_Exercise instructions:_ Each record should be copied exactly into the answer, and no picture should go with it.

:: Source records

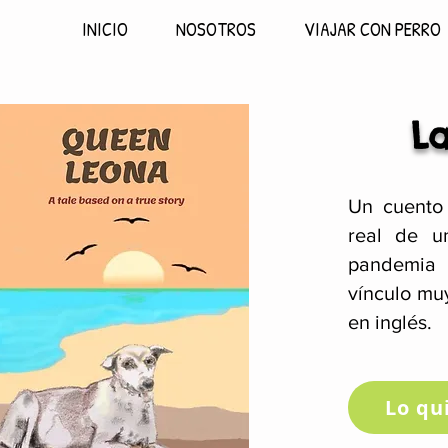
INICIO
NOSOTROS
VIAJAR CON PERRO
L
Un cuento 
real de u
pandemia 
vínculo mu
en inglés.
Lo qu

::::

_Exercise solution:_
INICIO
NOSOTROS
VIAJAR CON PERRO
L
Un cuento 
real de u
pandemia 
vínculo mu
en inglés.
Lo qu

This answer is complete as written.